Would you repeat the listing exactly but omit every picture?

** Supplied records follows **

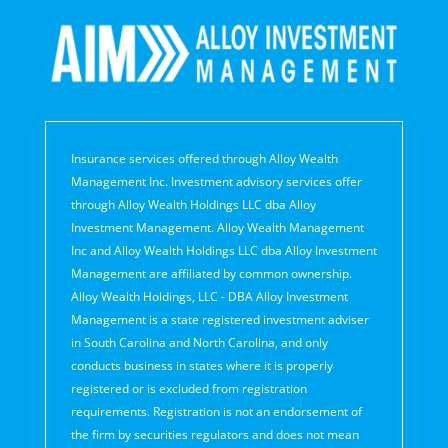
Insurance services offered through Alloy Wealth
Management Inc. Investment advisory services offer
through Alloy Wealth Holdings LLC dba Alloy
Investment Management. Alloy Wealth Management
Inc and Alloy Wealth Holdings LLC dba Alloy Investment
Management are affiliated by common ownership.
Alloy Wealth Holdings, LLC - DBA Alloy Investment
Management is a state registered investment adviser
in South Carolina and North Carolina, and only
conducts business in states where it is properly
registered or is excluded from registration
requirements. Registration is not an endorsement of
the firm by securities regulators and does not mean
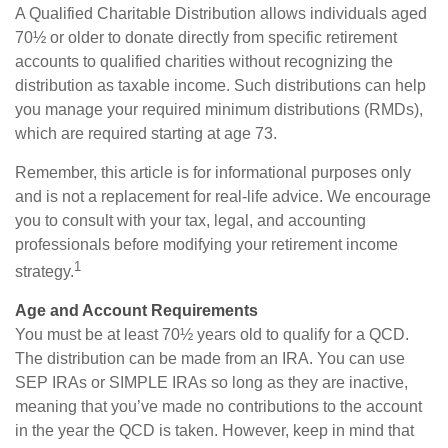
A Qualified Charitable Distribution allows individuals aged
70½ or older to donate directly from specific retirement
accounts to qualified charities without recognizing the
distribution as taxable income. Such distributions can help
you manage your required minimum distributions (RMDs),
which are required starting at age 73.
Remember, this article is for informational purposes only
and is not a replacement for real-life advice. We encourage
you to consult with your tax, legal, and accounting
professionals before modifying your retirement income
1
strategy.
Age and Account Requirements
You must be at least 70½ years old to qualify for a QCD.
The distribution can be made from an IRA. You can use
SEP IRAs or SIMPLE IRAs so long as they are inactive,
meaning that you’ve made no contributions to the account
in the year the QCD is taken. However, keep in mind that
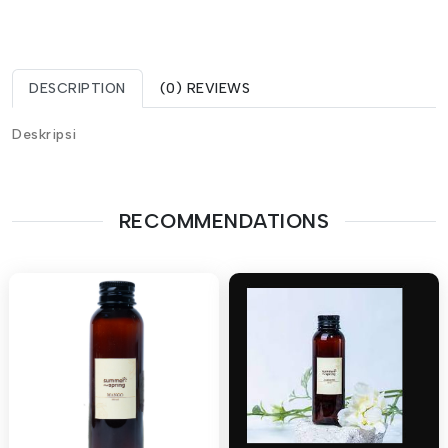
DESCRIPTION
(0) REVIEWS
Deskripsi
RECOMMENDATIONS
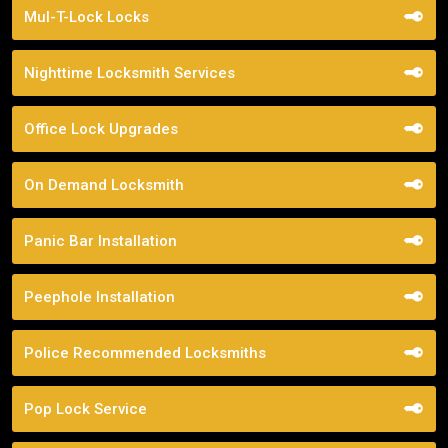
Mul-T-Lock Locks
Nighttime Locksmith Services
Office Lock Upgrades
On Demand Locksmith
Panic Bar Installation
Peephole Installation
Police Recommended Locksmiths
Pop Lock Service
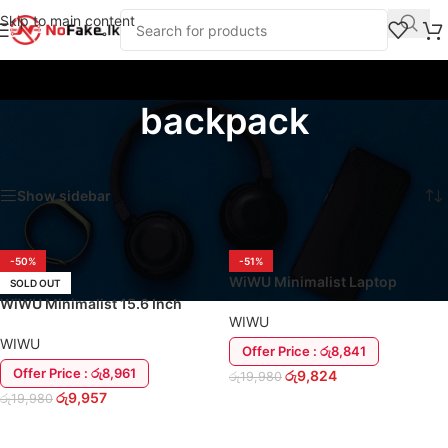
Skip to main content
backpack
Home
/
Products tagged “backpack”
Showing all 2 results
Show sidebar
-50%
-51%
WiWU Minimalist Laptop
SOLD OUT
Shoulder Side Bag | 14″ Inch
WiWU Minimalist 15.6 Inch
WIWU
Waterproof Laptop Back Pack
WIWU
Offer Price : රු8,841
Offer Price : රු8,961
රු
9,824
රු
19,980
රු
9,957
රු
19,980
ADD TO CART
READ MORE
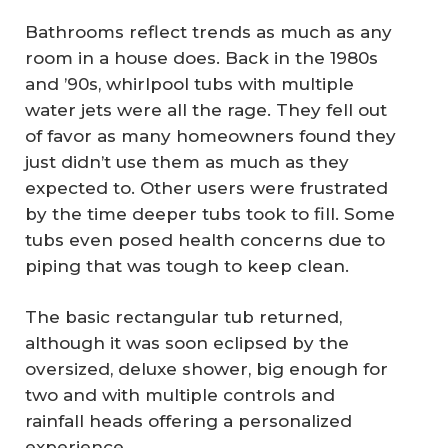
Bathrooms reflect trends as much as any
room in a house does. Back in the 1980s
and ’90s, whirlpool tubs with multiple
water jets were all the rage. They fell out
of favor as many homeowners found they
just didn’t use them as much as they
expected to. Other users were frustrated
by the time deeper tubs took to fill. Some
tubs even posed health concerns due to
piping that was tough to keep clean.
The basic rectangular tub returned,
although it was soon eclipsed by the
oversized, deluxe shower, big enough for
two and with multiple controls and
rainfall heads offering a personalized
experience.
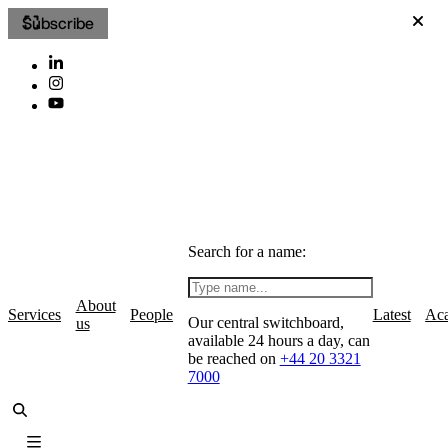
Subscribe
Search for a name:
About
Services
People
Latest
Ac
Our central switchboard,
us
available 24 hours a day, can
be reached on
+44 20 3321
7000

** End of Supplied records **

■ Written response
Insurance services offered through Alloy Wealth
Management Inc. Investment advisory services offer
through Alloy Wealth Holdings LLC dba Alloy
Investment Management. Alloy Wealth Management
Inc and Alloy Wealth Holdings LLC dba Alloy Investment
Management are affiliated by common ownership.
Alloy Wealth Holdings, LLC - DBA Alloy Investment
Management is a state registered investment adviser
in South Carolina and North Carolina, and only
conducts business in states where it is properly
registered or is excluded from registration
requirements. Registration is not an endorsement of
the firm by securities regulators and does not mean
A Qualified Charitable Distribution allows individuals aged
70½ or older to donate directly from specific retirement
accounts to qualified charities without recognizing the
distribution as taxable income. Such distributions can help
you manage your required minimum distributions (RMDs),
which are required starting at age 73.
Remember, this article is for informational purposes only
and is not a replacement for real-life advice. We encourage
you to consult with your tax, legal, and accounting
professionals before modifying your retirement income
1
strategy.
Age and Account Requirements
You must be at least 70½ years old to qualify for a QCD.
The distribution can be made from an IRA. You can use
SEP IRAs or SIMPLE IRAs so long as they are inactive,
meaning that you’ve made no contributions to the account
in the year the QCD is taken. However, keep in mind that
DESCRIPTION
(0) REVIEWS
Deskripsi
RECOMMENDATIONS
Mul-T-Lock Locks
Nighttime Locksmith Services
Office Lock Upgrades
On Demand Locksmith
Panic Bar Installation
Peephole Installation
Police Recommended Locksmiths
Pop Lock Service
Skip to main content
backpack
Home
/
Products tagged “backpack”
Showing all 2 results
Show sidebar
-50%
-51%
WiWU Minimalist Laptop
SOLD OUT
Shoulder Side Bag | 14″ Inch
WiWU Minimalist 15.6 Inch
WIWU
Waterproof Laptop Back Pack
WIWU
Offer Price : රු8,841
Offer Price : රු8,961
රු
9,824
රු
19,980
රු
9,957
රු
19,980
ADD TO CART
READ MORE
Bathrooms reflect trends as much as any
room in a house does. Back in the 1980s
and ’90s, whirlpool tubs with multiple
water jets were all the rage. They fell out
of favor as many homeowners found they
just didn’t use them as much as they
expected to. Other users were frustrated
by the time deeper tubs took to fill. Some
tubs even posed health concerns due to
piping that was tough to keep clean.
The basic rectangular tub returned,
although it was soon eclipsed by the
oversized, deluxe shower, big enough for
two and with multiple controls and
rainfall heads offering a personalized
experience.
Subscribe
Search for a name:
About
Services
People
Latest
Ac
Our central switchboard,
us
available 24 hours a day, can
be reached on
+44 20 3321
7000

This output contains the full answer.